Task requirements:
Say how many lines of the material include "pixel". Give the number without any other text.

Exercise input Block Start

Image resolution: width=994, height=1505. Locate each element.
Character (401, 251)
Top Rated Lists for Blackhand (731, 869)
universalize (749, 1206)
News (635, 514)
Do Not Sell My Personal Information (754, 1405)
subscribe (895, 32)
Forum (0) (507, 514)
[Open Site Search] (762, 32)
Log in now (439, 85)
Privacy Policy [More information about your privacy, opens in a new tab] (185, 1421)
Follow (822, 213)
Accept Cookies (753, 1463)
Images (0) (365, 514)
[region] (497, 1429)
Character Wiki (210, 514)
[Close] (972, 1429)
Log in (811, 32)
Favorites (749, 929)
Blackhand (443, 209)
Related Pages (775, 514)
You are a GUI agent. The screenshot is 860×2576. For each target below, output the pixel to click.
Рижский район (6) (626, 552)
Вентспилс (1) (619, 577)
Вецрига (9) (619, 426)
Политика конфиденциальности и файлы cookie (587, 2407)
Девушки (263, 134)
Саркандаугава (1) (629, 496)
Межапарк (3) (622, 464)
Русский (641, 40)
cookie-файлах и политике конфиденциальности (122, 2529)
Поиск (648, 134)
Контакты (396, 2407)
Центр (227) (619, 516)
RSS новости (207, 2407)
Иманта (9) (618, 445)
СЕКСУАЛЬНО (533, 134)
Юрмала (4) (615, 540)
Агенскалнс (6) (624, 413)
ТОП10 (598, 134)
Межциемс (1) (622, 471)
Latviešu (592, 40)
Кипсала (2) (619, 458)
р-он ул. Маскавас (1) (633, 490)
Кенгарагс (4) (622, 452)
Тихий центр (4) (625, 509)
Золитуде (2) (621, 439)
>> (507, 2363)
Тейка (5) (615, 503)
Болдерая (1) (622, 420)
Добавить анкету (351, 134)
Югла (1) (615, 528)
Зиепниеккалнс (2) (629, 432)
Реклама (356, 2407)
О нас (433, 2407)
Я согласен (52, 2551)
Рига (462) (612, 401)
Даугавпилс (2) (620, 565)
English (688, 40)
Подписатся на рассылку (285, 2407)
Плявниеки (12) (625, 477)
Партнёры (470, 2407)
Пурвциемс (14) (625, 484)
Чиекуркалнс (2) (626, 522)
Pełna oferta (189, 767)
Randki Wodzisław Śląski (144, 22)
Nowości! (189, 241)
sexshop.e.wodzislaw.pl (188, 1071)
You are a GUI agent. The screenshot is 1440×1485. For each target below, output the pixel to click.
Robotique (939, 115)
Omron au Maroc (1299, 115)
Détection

Exercise input Block End

The completed task:
2